If this was a Ken M-style troll, _nice._
But if you're serious, of course Earth's gravity has not changed to any remotely significant degree since dinosaurs walked the Earth.
I'm inclined to give you the benefit of the doubt.
You inclined wrong. Now that I think about it, it kind of seems nonsensical for a static planet to have plate tectonics. Why would there be moving plates? Whereas, if you imagine the planet was expanding (with some hollow shells somewhere), that would very well account for plate tectonics. Volcanic activity could be seen as evidence for an expanding planet.
@@Rene-uz3ebok,even if the planet was expanding ( which is not the case),the only thing that would change is the volume,not the mass.
Otherwise you should explain where and how the new mass Is generated
@@jesuschristt7692 you got me I'm also assuming gravity is not only a function of mass
Wooly mammoths went extinct mostly due to global climate change and we're going to bring them back to go through global climate change again. Brilliant!! 🙄🙄🙄
Note that mammoths persisted the longest where there were no humans. Be skeptical of climate as a complete explanation for megafauna extinction.
E.g., climate change absolutely can not explain the demise of the Columbian mammoth -- which ranged from near Mexico City to Florida, and to all of California, eastern Oregon, and over to Montana, and through Illinois to the East Coast south of Washington DC.
So they were capable of making a living in a very wide range of habitats. Climate change should not have wiped them out. ... human presence in the Americas (probably starting about 25k years ago) almost certainly played a major role. And new research supports my assertion.

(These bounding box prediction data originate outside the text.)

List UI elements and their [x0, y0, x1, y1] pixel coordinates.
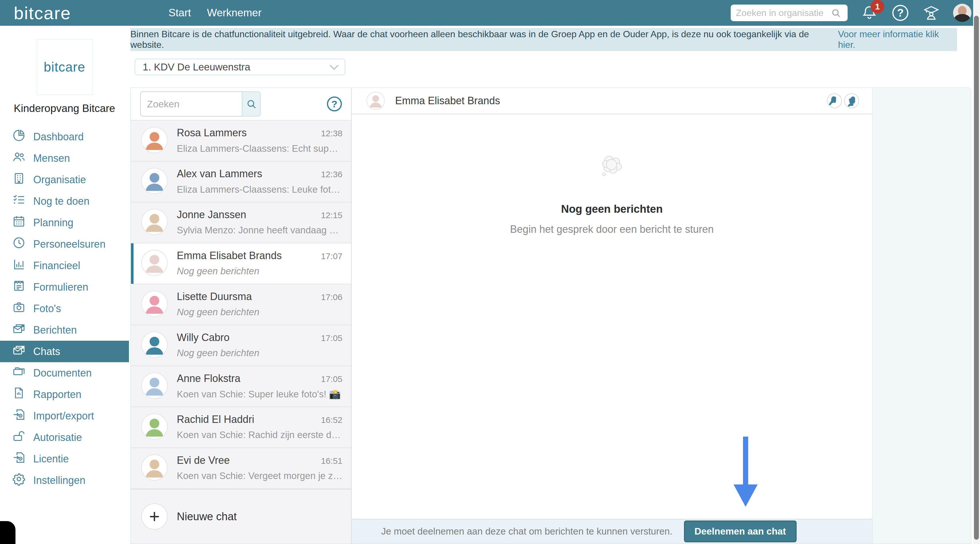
sidebar-item-planning[interactable]: Planning: [0, 212, 129, 233]
chat-item-anne-flokstra[interactable]: Anne Flokstra17:05 Koen van Schie: Super…: [131, 366, 351, 407]
messages-icon: [12, 322, 33, 338]
sidebar-item-autorisatie[interactable]: Autorisatie: [0, 427, 129, 448]
female-profile-avatar[interactable]: [844, 94, 859, 108]
chat-item-willy-cabro[interactable]: Willy Cabro17:05 Nog geen berichten: [131, 325, 351, 366]
sidebar-item-label: Berichten: [33, 324, 77, 336]
top-right-cluster: 1 ?: [731, 0, 971, 26]
chat-list-search-row: ?: [131, 88, 351, 120]
chat-item-lisette-duursma[interactable]: Lisette Duursma17:06 Nog geen berichten: [131, 284, 351, 325]
sidebar-item-personeelsuren[interactable]: Personeelsuren: [0, 233, 129, 255]
chat-time: 12:15: [321, 211, 342, 220]
chat-search-input[interactable]: [140, 91, 242, 117]
chat-time: 16:51: [321, 456, 342, 466]
sidebar: bitcare Kinderopvang Bitcare Dashboard M…: [0, 26, 129, 544]
sidebar-item-berichten[interactable]: Berichten: [0, 319, 129, 341]
help-button[interactable]: ?: [891, 4, 910, 22]
sidebar-item-documenten[interactable]: Documenten: [0, 362, 129, 384]
chat-preview: Nog geen berichten: [177, 347, 342, 358]
chat-item-alex-van-lammers[interactable]: Alex van Lammers12:36 Eliza Lammers-Claa…: [131, 162, 351, 202]
chat-preview: Koen van Schie: Super leuke foto's! 📸: [177, 389, 342, 400]
sidebar-item-label: Nog te doen: [33, 195, 89, 207]
chat-preview: Eliza Lammers-Claassens: Leuke foto's! 📸: [177, 184, 342, 195]
pie-chart-icon: [12, 128, 33, 145]
chat-search-button[interactable]: [242, 91, 261, 117]
empty-subtitle: Begin het gesprek door een bericht te st…: [440, 223, 784, 235]
sidebar-item-formulieren[interactable]: Formulieren: [0, 276, 129, 298]
chat-item-emma-elisabet-brands[interactable]: Emma Elisabet Brands17:07 Nog geen beric…: [131, 243, 351, 284]
chat-item-rosa-lammers[interactable]: Rosa Lammers12:38 Eliza Lammers-Claassen…: [131, 121, 351, 162]
building-icon: [12, 171, 33, 188]
sidebar-item-mensen[interactable]: Mensen: [0, 147, 129, 169]
people-icon: [12, 150, 33, 167]
avatar: [141, 209, 168, 235]
male-profile-avatar[interactable]: [827, 94, 842, 108]
sidebar-item-nog-te-doen[interactable]: Nog te doen: [0, 190, 129, 212]
chat-name: Emma Elisabet Brands: [177, 250, 282, 262]
chat-time: 17:05: [321, 333, 342, 343]
chat-time: 17:06: [321, 292, 342, 302]
sidebar-item-label: Mensen: [33, 152, 70, 164]
sidebar-item-label: Planning: [33, 217, 73, 229]
license-icon: [12, 450, 33, 467]
corner-overlay: [0, 521, 16, 544]
user-avatar[interactable]: [953, 4, 971, 22]
chevron-down-icon: [329, 61, 339, 70]
sidebar-menu: Dashboard Mensen Organisatie Nog te doen…: [0, 126, 129, 491]
chat-title-avatar: [366, 92, 385, 110]
chat-preview: Nog geen berichten: [177, 266, 342, 277]
chat-time: 16:52: [321, 415, 342, 425]
sidebar-item-dashboard[interactable]: Dashboard: [0, 126, 129, 147]
avatar: [141, 414, 168, 440]
chat-panel: Emma Elisabet Brands Nog geen berichten: [352, 88, 872, 543]
academy-button[interactable]: [922, 4, 940, 22]
top-nav: Start Werknemer: [169, 7, 262, 19]
sidebar-item-instellingen[interactable]: Instellingen: [0, 469, 129, 491]
org-logo: bitcare: [37, 39, 92, 95]
sidebar-item-chats[interactable]: Chats: [0, 341, 129, 362]
folder-icon: [12, 365, 33, 381]
sidebar-item-import-export[interactable]: Import/export: [0, 405, 129, 427]
chat-item-evi-de-vree[interactable]: Evi de Vree16:51 Koen van Schie: Vergeet…: [131, 448, 351, 489]
sidebar-item-label: Organisatie: [33, 174, 86, 186]
chat-preview: Eliza Lammers-Claassens: Echt super fijn…: [177, 143, 342, 154]
chat-name: Jonne Janssen: [177, 209, 246, 221]
academy-icon: [923, 4, 940, 21]
chat-item-rachid-el-haddri[interactable]: Rachid El Haddri16:52 Koen van Schie: Ra…: [131, 407, 351, 448]
chat-preview: Koen van Schie: Vergeet morgen je zwemkl…: [177, 470, 342, 481]
sidebar-item-licentie[interactable]: Licentie: [0, 448, 129, 469]
plus-icon: +: [141, 503, 168, 530]
sidebar-item-rapporten[interactable]: Rapporten: [0, 384, 129, 405]
banner-link[interactable]: Voor meer informatie klik hier.: [838, 29, 957, 50]
chat-item-jonne-janssen[interactable]: Jonne Janssen12:15 Sylvia Menzo: Jonne h…: [131, 202, 351, 243]
scrollbar-thumb[interactable]: [974, 16, 979, 540]
sidebar-item-organisatie[interactable]: Organisatie: [0, 169, 129, 190]
sidebar-item-label: Financieel: [33, 260, 80, 272]
notification-badge: 1: [870, 0, 884, 13]
chat-time: 12:36: [321, 170, 342, 179]
nav-werknemer[interactable]: Werknemer: [207, 7, 262, 19]
sidebar-item-financieel[interactable]: Financieel: [0, 255, 129, 276]
top-header: bitcare Start Werknemer 1 ?: [0, 0, 980, 26]
new-chat-label: Nieuwe chat: [177, 511, 237, 523]
location-dropdown[interactable]: 1. KDV De Leeuwenstra: [135, 59, 345, 75]
form-icon: [12, 279, 33, 295]
window-scrollbar: [973, 0, 980, 544]
notifications-button[interactable]: 1: [860, 4, 878, 22]
org-logo-text: bitcare: [43, 59, 85, 75]
join-chat-button[interactable]: Deelnemen aan chat: [684, 520, 797, 542]
chat-help-icon[interactable]: ?: [327, 97, 342, 111]
chat-participants: [827, 94, 859, 108]
sidebar-item-label: Formulieren: [33, 281, 88, 293]
clock-icon: [12, 236, 33, 252]
avatar: [141, 127, 168, 153]
chat-module: ? Rosa Lammers12:38 Eliza Lammers-Claass…: [130, 87, 971, 544]
new-chat-button[interactable]: + Nieuwe chat: [131, 489, 351, 543]
org-search-input[interactable]: [736, 8, 830, 18]
sidebar-item-fotos[interactable]: Foto's: [0, 298, 129, 319]
avatar: [141, 373, 168, 399]
chat-time: 17:07: [321, 251, 342, 261]
search-icon: [246, 98, 257, 109]
avatar: [141, 290, 168, 317]
thought-cloud-icon: [596, 151, 628, 183]
nav-start[interactable]: Start: [169, 7, 191, 19]
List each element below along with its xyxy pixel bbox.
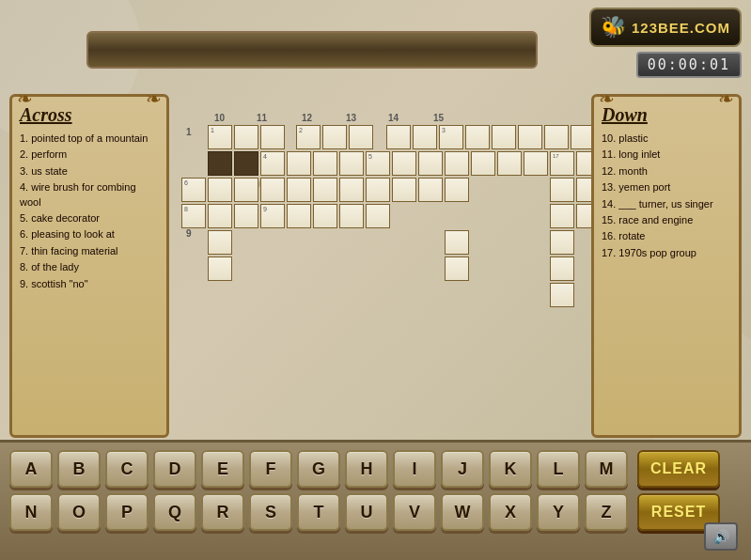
sound-button[interactable]: 🔊 (704, 522, 738, 551)
cell-r3c2[interactable] (234, 178, 258, 202)
cell-r2c8[interactable] (392, 151, 416, 176)
cell-r1c8[interactable] (413, 125, 437, 149)
cell-r2c6[interactable] (339, 151, 364, 176)
cell-r3c1[interactable] (208, 178, 232, 202)
cell-down1[interactable] (208, 230, 232, 255)
cell-r1c4[interactable]: 2 (296, 125, 321, 149)
cell-rv1c14[interactable] (550, 230, 574, 255)
key-U[interactable]: U (345, 493, 388, 531)
cell-rv3c14[interactable] (550, 283, 574, 307)
col-num-15: 15 (433, 113, 444, 123)
cell-r1c9[interactable]: 3 (439, 125, 463, 149)
cell-r1c13[interactable] (544, 125, 569, 149)
cell-r3c10[interactable] (445, 178, 469, 202)
cell-r3c14[interactable] (550, 178, 574, 202)
keyboard-row-1: A B C D E F G H I J K L M (9, 450, 628, 488)
key-M[interactable]: M (585, 450, 628, 488)
cell-r1c3[interactable] (260, 125, 285, 149)
across-title: Across (20, 104, 159, 126)
crossword-grid-area: ★ ★ ★ ★ ★ ★ 10 11 12 13 14 15 1 6 8 9 (177, 94, 584, 438)
cell-r4c1[interactable] (208, 204, 232, 228)
cell-r4c2[interactable] (234, 204, 258, 228)
cell-r4c14[interactable] (550, 204, 574, 228)
clue-across-1: 1. pointed top of a mountain (20, 132, 159, 146)
cell-r3c7[interactable] (366, 178, 390, 202)
key-T[interactable]: T (297, 493, 340, 531)
cell-r4c0[interactable]: 8 (181, 204, 206, 228)
key-C[interactable]: C (105, 450, 149, 488)
clue-across-8: 8. of the lady (20, 260, 159, 274)
cell-r2c3[interactable]: 4 (260, 151, 285, 176)
key-Z[interactable]: Z (585, 493, 628, 531)
key-N[interactable]: N (9, 493, 53, 531)
key-D[interactable]: D (153, 450, 196, 488)
key-L[interactable]: L (537, 450, 580, 488)
cell-r2c13[interactable] (524, 151, 548, 176)
key-Y[interactable]: Y (537, 493, 580, 531)
col-num-13: 13 (346, 113, 356, 123)
key-I[interactable]: I (393, 450, 436, 488)
across-clues-panel: ❧ ❧ Across 1. pointed top of a mountain … (9, 94, 169, 438)
cell-r1c10[interactable] (465, 125, 490, 149)
cell-r1c2[interactable] (234, 125, 258, 149)
cell-r3c6[interactable] (339, 178, 364, 202)
cell-r1c12[interactable] (518, 125, 542, 149)
cell-r2c9[interactable] (418, 151, 443, 176)
cell-r4c5[interactable] (313, 204, 337, 228)
key-A[interactable]: A (9, 450, 53, 488)
cell-r6c10[interactable] (445, 257, 469, 281)
down-title: Down (602, 104, 731, 126)
keyboard-row-2: N O P Q R S T U V W X Y Z (9, 493, 628, 531)
key-Q[interactable]: Q (153, 493, 196, 531)
cell-r3c8[interactable] (392, 178, 416, 202)
cell-r2c10[interactable] (445, 151, 469, 176)
key-S[interactable]: S (249, 493, 292, 531)
key-K[interactable]: K (489, 450, 532, 488)
cell-r1c5[interactable] (322, 125, 347, 149)
clue-down-11: 11. long inlet (602, 148, 731, 162)
key-V[interactable]: V (393, 493, 436, 531)
panel-decor-left: ❧ (17, 87, 33, 110)
clue-down-12: 12. month (602, 164, 731, 179)
cell-r2c7[interactable]: 5 (366, 151, 390, 176)
cell-r2c12[interactable] (497, 151, 522, 176)
key-J[interactable]: J (441, 450, 484, 488)
cell-r1c11[interactable] (492, 125, 516, 149)
cell-r2c4[interactable] (287, 151, 311, 176)
key-R[interactable]: R (201, 493, 244, 531)
key-X[interactable]: X (489, 493, 532, 531)
key-P[interactable]: P (105, 493, 149, 531)
cell-r1c7[interactable] (386, 125, 411, 149)
key-O[interactable]: O (57, 493, 101, 531)
cell-r3c5[interactable] (313, 178, 337, 202)
clue-across-6: 6. pleasing to look at (20, 227, 159, 241)
down-clues-panel: ❧ ❧ Down 10. plastic 11. long inlet 12. … (591, 94, 742, 438)
row-label-9: 9 (186, 228, 192, 239)
key-W[interactable]: W (441, 493, 484, 531)
cell-r2c14[interactable]: 17 (550, 151, 574, 176)
sound-icon: 🔊 (713, 529, 729, 544)
cell-r4c4[interactable] (287, 204, 311, 228)
cell-r1c1[interactable]: 1 (208, 125, 232, 149)
cell-r4c7[interactable] (366, 204, 390, 228)
cell-down2[interactable] (208, 257, 232, 281)
cell-r3c0[interactable]: 6 (181, 178, 206, 202)
cell-r2c11[interactable] (471, 151, 495, 176)
key-G[interactable]: G (297, 450, 340, 488)
clear-button[interactable]: CLEAR (637, 450, 720, 488)
logo-text: 123BEE.COM (632, 20, 730, 36)
cell-r5c10[interactable] (445, 230, 469, 255)
key-B[interactable]: B (57, 450, 101, 488)
cell-r1c6[interactable] (349, 125, 373, 149)
cell-r3c4[interactable] (287, 178, 311, 202)
cell-rv2c14[interactable] (550, 257, 574, 281)
cell-r4c3[interactable]: 9 (260, 204, 285, 228)
clue-across-2: 2. perform (20, 148, 159, 162)
cell-r3c9[interactable] (418, 178, 443, 202)
key-H[interactable]: H (345, 450, 388, 488)
cell-r2c5[interactable] (313, 151, 337, 176)
key-E[interactable]: E (201, 450, 244, 488)
cell-r4c6[interactable] (339, 204, 364, 228)
key-F[interactable]: F (249, 450, 292, 488)
cell-r3c3[interactable] (260, 178, 285, 202)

As for mammoth-ized elephants possibly being introduced to Siberia -- one of the ideas is that they will bust up the ground and knock over trees that are moving north, which will help preserve permafrost by allowing the cold to penetrate into the ground more deeply -- we don't want melting permafrost to contribute to warming.
The intact piece of skin probably got frozen within one natural day as a result of the huge, worldwide cataclysm appr. 20k+ years ago. It's described in the book The Adam and Eve Story - The Story of Cataclysms by Chan Thomas (1965) which has been classified for decades.
Trolling or smooth-brained? -- so hard to tell these days.